Latency Budget
RFWhisper treats latency as a hard budget, not a goal.
End-to-end targets​
| Hardware | v0.1 p99 | v0.3 p99 |
|---|---|---|
| Intel i5-8xxx (laptop) | < 100 ms | < 50 ms |
| Apple M1 | < 100 ms | < 45 ms |
| Raspberry Pi 5 (8 GB) | < 100 ms | < 70 ms |
Anything worse than the v0.1 column is a release blocker (criterion A4).
Per-stage budget​
| Stage | v0.1 | v0.3 | Notes |
|---|---|---|---|
| Audio capture (frame) | 10–20 ms | 5–10 ms | PortAudio / ALSA / JACK / WASAPI callback |
| Pre-emphasis + feature extraction | ≤ 5 ms | ≤ 2 ms | VOLK windowing + liquid FFT with cached plans |
| ONNX inference (DFN3) | ≤ 30 ms | ≤ 15 ms | XNNPACK/CoreML/DirectML; INT8 stretch |
| Post-processing + overlap-add | ≤ 5 ms | ≤ 2 ms | — |
| Output buffering | 10–30 ms | 5–15 ms | Matches input blocksize |
| Total (p99) | < 100 ms | < 50 ms | — |
RPi Zero 2 W ships with RNNoise (not DFN3) and has a separate, looser budget.
Measurement methodology​
python -m rfwhisper.bench latency \
--backend portaudio \
--in default --out default \
--blocksize 480 \
--duration 120 \
--out build/latency/
What it does:
- Generates an impulse train at known intervals.
- Plays impulses out → routes through the virtual cable → back into RFWhisper's input.
- RFWhisper processes them as normal audio.
- The probe aligns the reference and captured impulses, logging the round-trip delta to an HDR histogram.
- Publishes p50 / p95 / p99 / max; renders a histogram image.

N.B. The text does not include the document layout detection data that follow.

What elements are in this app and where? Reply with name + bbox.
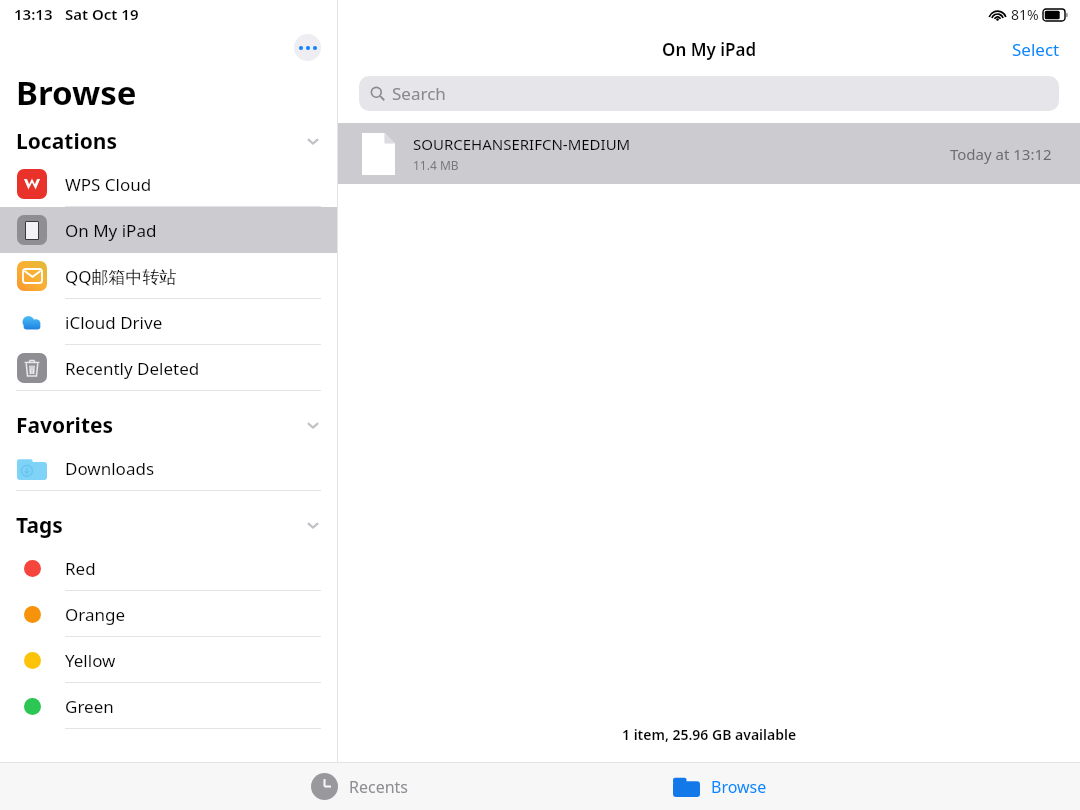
- button[interactable]: Red: [0, 545, 337, 591]
- button[interactable]: WPS Cloud: [0, 161, 337, 207]
- staticText: On My iPad: [65, 219, 157, 242]
- button[interactable]: More options: [294, 34, 321, 61]
- staticText: 81%: [1011, 5, 1039, 24]
- staticText: 11.4 MB: [413, 157, 459, 173]
- staticText: 13:13: [14, 4, 53, 24]
- staticText: Select: [1012, 38, 1060, 61]
- button[interactable]: Select: [992, 30, 1080, 69]
- staticText: Green: [65, 695, 114, 718]
- button[interactable]: Tags: [0, 505, 337, 545]
- button[interactable]: SOURCEHANSERIFCN-MEDIUM: [338, 123, 1080, 184]
- staticText: 1 item, 25.96 GB available: [622, 725, 797, 744]
- button[interactable]: Downloads: [0, 445, 337, 491]
- button[interactable]: Favorites: [0, 405, 337, 445]
- button[interactable]: Orange: [0, 591, 337, 637]
- staticText: Today at 13:12: [950, 144, 1052, 164]
- button[interactable]: Search: [359, 76, 1059, 111]
- button[interactable]: Locations: [0, 121, 337, 161]
- staticText: Orange: [65, 603, 126, 626]
- staticText: Browse: [16, 70, 137, 115]
- staticText: Recently Deleted: [65, 357, 200, 380]
- staticText: Red: [65, 557, 96, 580]
- button[interactable]: Browse: [540, 763, 900, 810]
- staticText: Yellow: [65, 649, 116, 672]
- staticText: SOURCEHANSERIFCN-MEDIUM: [413, 134, 631, 154]
- staticText: Recents: [349, 776, 409, 798]
- button[interactable]: QQ邮箱中转站: [0, 253, 337, 299]
- staticText: On My iPad: [662, 38, 757, 61]
- button[interactable]: Yellow: [0, 637, 337, 683]
- staticText: Browse: [711, 776, 767, 798]
- staticText: Tags: [16, 511, 63, 540]
- button[interactable]: On My iPad: [0, 207, 337, 253]
- staticText: Search: [392, 82, 446, 105]
- button[interactable]: Green: [0, 683, 337, 729]
- staticText: Sat Oct 19: [65, 4, 139, 24]
- staticText: Favorites: [16, 411, 114, 440]
- staticText: Downloads: [65, 457, 155, 480]
- button[interactable]: iCloud Drive: [0, 299, 337, 345]
- staticText: Locations: [16, 127, 117, 156]
- button[interactable]: Recents: [180, 763, 540, 810]
- staticText: WPS Cloud: [65, 173, 152, 196]
- staticText: iCloud Drive: [65, 311, 163, 334]
- button[interactable]: Recently Deleted: [0, 345, 337, 391]
- staticText: QQ邮箱中转站: [65, 265, 177, 288]
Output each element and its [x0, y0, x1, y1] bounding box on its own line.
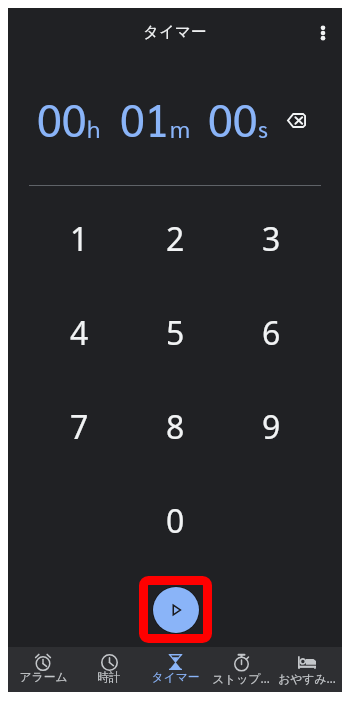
staticText: s: [258, 112, 268, 143]
button[interactable]: More options: [303, 13, 343, 53]
button[interactable]: タイマー: [142, 647, 208, 692]
button[interactable]: 5: [127, 286, 223, 380]
staticText: おやすみ…: [278, 670, 336, 686]
staticText: ストップ…: [212, 670, 270, 686]
staticText: 8: [166, 405, 185, 449]
button[interactable]: ストップ…: [208, 647, 274, 692]
staticText: 0: [166, 499, 185, 543]
button[interactable]: アラーム: [10, 647, 76, 692]
button[interactable]: 6: [223, 286, 319, 380]
button[interactable]: 4: [31, 286, 127, 380]
staticText: 時計: [97, 670, 121, 685]
staticText: 7: [70, 405, 89, 449]
button[interactable]: 0: [127, 474, 223, 568]
staticText: 3: [262, 217, 281, 261]
staticText: タイマー: [143, 22, 207, 42]
button[interactable]: 1: [31, 192, 127, 286]
button[interactable]: 8: [127, 380, 223, 474]
staticText: 00: [208, 89, 258, 147]
button[interactable]: Start timer: [152, 586, 200, 634]
staticText: h: [87, 112, 101, 143]
staticText: 1: [70, 217, 89, 261]
staticText: 01: [120, 89, 170, 147]
button[interactable]: 9: [223, 380, 319, 474]
button[interactable]: 時計: [76, 647, 142, 692]
button[interactable]: 2: [127, 192, 223, 286]
button[interactable]: 3: [223, 192, 319, 286]
staticText: アラーム: [19, 670, 68, 685]
button[interactable]: Backspace: [279, 103, 313, 137]
staticText: 9: [262, 405, 281, 449]
button[interactable]: おやすみ…: [274, 647, 340, 692]
staticText: 4: [70, 311, 89, 355]
staticText: 2: [166, 217, 185, 261]
staticText: タイマー: [151, 670, 200, 685]
staticText: m: [170, 112, 191, 143]
staticText: 5: [166, 311, 185, 355]
button[interactable]: 7: [31, 380, 127, 474]
staticText: 6: [262, 311, 281, 355]
staticText: 00: [37, 89, 87, 147]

We report p99, not mean. A pipeline that averages 30 ms but stalls at 180 ms twice per minute is unusable; one that's 85 ms tight is fine.
Hard rules​
- No allocations in the audio callback. Verified in CI with an ASan build that flags
mallocfrom RT threads. - GIL released in the inference path. Python code that doesn't respect this fails profiler checks.
- Thread affinity is intentional, never left to the scheduler when it matters.
- Frame sizes are 10–30 ms — shorter for CW (transient fidelity), longer for FT8 (decoder tolerates, NN gets more context).
Real-time scheduling per OS​
| OS | What we request |
|---|---|
| Linux | SCHED_FIFO at rtprio 95 if the user is in a realtime group |
| macOS | thread_time_constraint_policy with appropriate period/constraint/deadline |
| Windows | MMCSS AvSetMmThreadCharacteristics with Pro Audio characteristic |
If RT priority is unavailable (rootless container, no realtime group), RFWhisper falls back gracefully and logs a one-time warning.
When you miss the budget​
- Run
python -m rfwhisper.bench latency --traceto get per-stage histograms. - Check CPU governor (Linux) and power mode (macOS / Windows).
- Check virtual cable internal rate (48 kHz) matches RFWhisper's.
- Reduce blocksize carefully: smaller blocks lower latency but raise xrun risk.
- Switch to INT8 model variant (
--model-variant int8) if you're CPU-bound.
If none of that helps, file an issue with the full rfwhisper doctor output and the trace HDR histogram.